We went to the Council not just with joy but with
enthusiasm. There was an incredible sense of expectation. We were hoping that
all would be renewed, that there would truly be a new Pentecost, a new era of
the Church, because the Church was still fairly robust at that time – Sunday
Mass attendance was still good, vocations to the priesthood and to religious
life were already slightly reduced, but still sufficient.
However, there was a feeling that the Church was not
moving forward, that it was declining, that it seemed more a thing of the past
and not the herald of the future. And at that moment, we were hoping that this
relation would be renewed, that it would change; that the Church might once
again be a force for tomorrow and a force for today.

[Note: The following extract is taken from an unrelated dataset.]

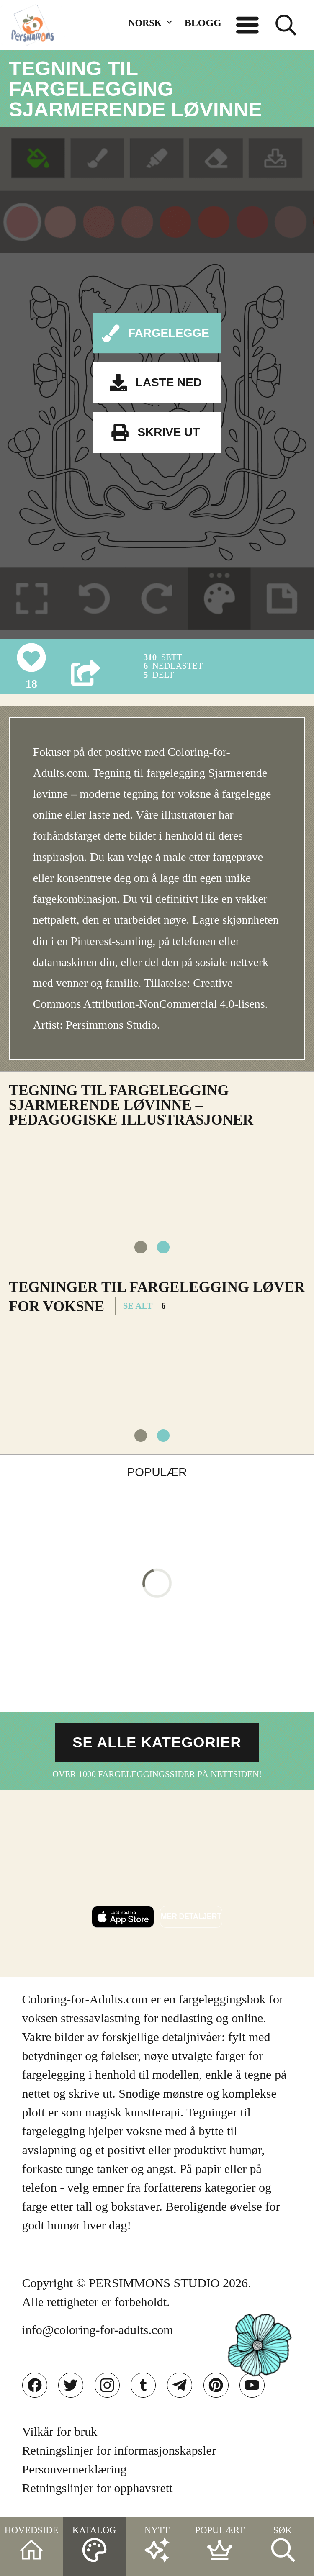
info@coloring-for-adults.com (97, 2330)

And we knew that the relationship between the Church and
the modern period, right from the outset, had been slightly fraught, beginning
with the Church’s error in the case of Galileo Galilei; we were looking to
correct this mistaken start and to rediscover the union between the Church and
the best forces of the world, so as to open up humanity’s future, to open up
true progress. Thus we were full of hope, full of enthusiasm, and also eager to
play our own part in this process.
Reflection – I want to spend
these last days of Pope Benedict’s pontificate giving excerpts from his address
to the Roman clergy. This is truly one of the most interesting talks I have
ever read of the Holy Father’s, which is saying a lot, and as you can see I
have put in a link to the whole text on the Vatican website. It’s too long for
me to blog the whole of it, but I encourage everyone to read the whole thing.
The Pope in this talk seems much more relaxed, informal, even chatty, as if the
impending relief of the burdens of office has already put him more at ease.

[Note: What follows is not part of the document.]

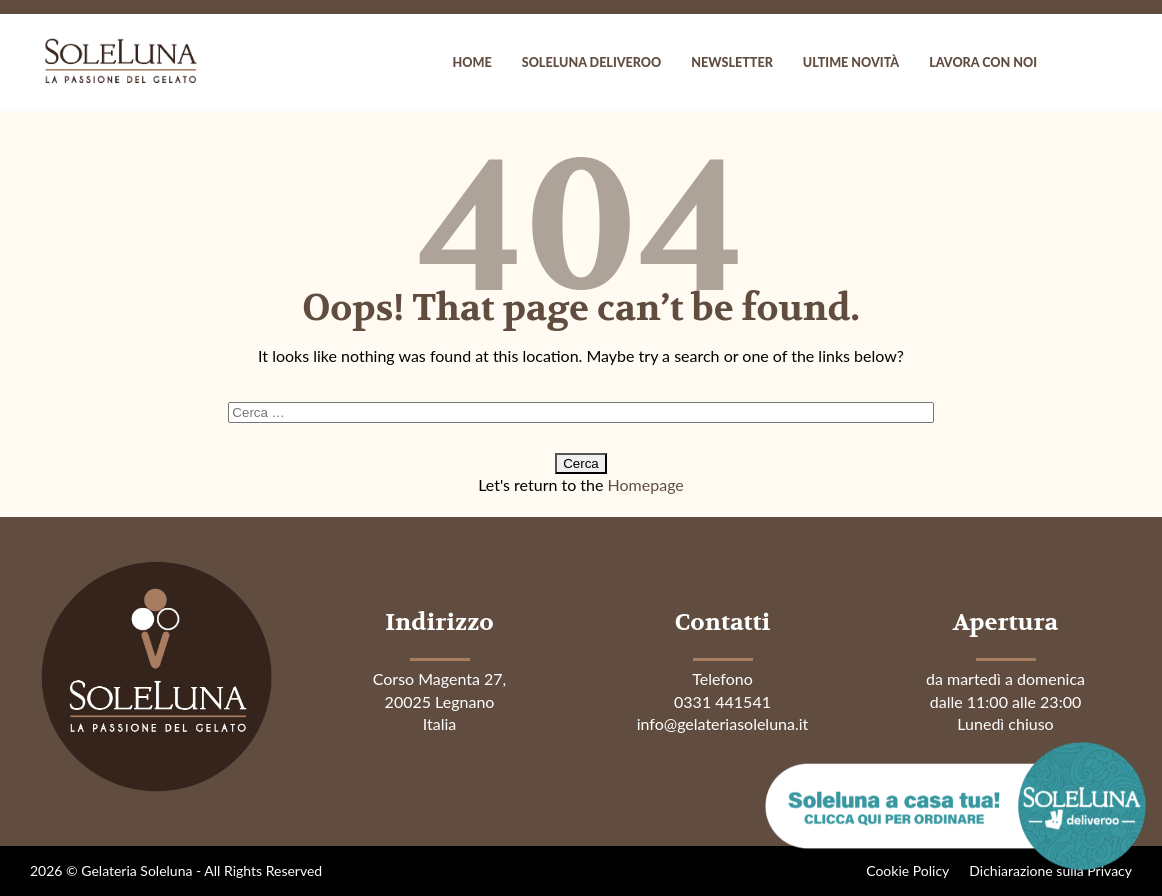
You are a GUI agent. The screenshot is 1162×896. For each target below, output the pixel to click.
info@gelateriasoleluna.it (723, 723)
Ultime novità (851, 62)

And so, like many elderly men, his
thoughts go back to younger days. In his case, the reminiscences are of great
value to us, since his younger days occurred at the heart of the seminal event
of modern Catholicism, the Second Vatican Council. And with his sharp intellect
in no way diminished, he has something to say about that seminal event.
It is all about the mission of the
Church in the modern world. When the apostles—those twelve Jewish men, a motley
assemblage of fishermen, tax collectors and who knows what—went out from
Jerusalem into the Gentile world, they were charged with the difficult task of
proclaiming Jesus as the fulfillment of the law and the prophets, the Messiah
of Israel, to people who knew neither the law or the prophets nor longed for
this Messiah.
By the true sensus fidei already
acting in their midst and by the very words of Jesus recorded in Matt 28: 19-20
they knew they must do this… but how? In the first century and following the
apostles and their successors boldly claimed the language, the culture, the
images, the symbols of the pagan world to express faithfully the truth of the
Christian Gospel, and did this while retaining the full moral content it
demanded, and the whole Jewish religious sense of the one God and the covenant
model. It was arguably the greatest feat of authentic inculturation of the
faith in our history, and it occurred while people were being beheaded,
crucified, thrown to lions, immolated.
All of which is a slight digression
to allow me to say: buck up, folks! If they could do it, we can do it! Nobody’s
throwing us to lions yet, much, at least not in North America
and Europe . Oh, we get scoffed at and the sins of fellow
Christians thrown in our faces, ad]nd it all can be very nasty and vulgar at
times, but I don’t somehow see Ignatius of Antioch (‘let the teeth of the
beasts grind me to become the pure wheat of Christ!’) feeling toooo sorry for
us just yet.
The Vatican Council was all about
seeing how best to bring the Catholic faith and the Catholic mission to the
modern world which is in such disarray. What is the ‘language, culture, images,
symbols’ of this modern pagan world? How can we faithfully express the message
of salvation, the full weight and beauty of its teachings, and the true moral
implications that flow from them, in a way that modern people can hear?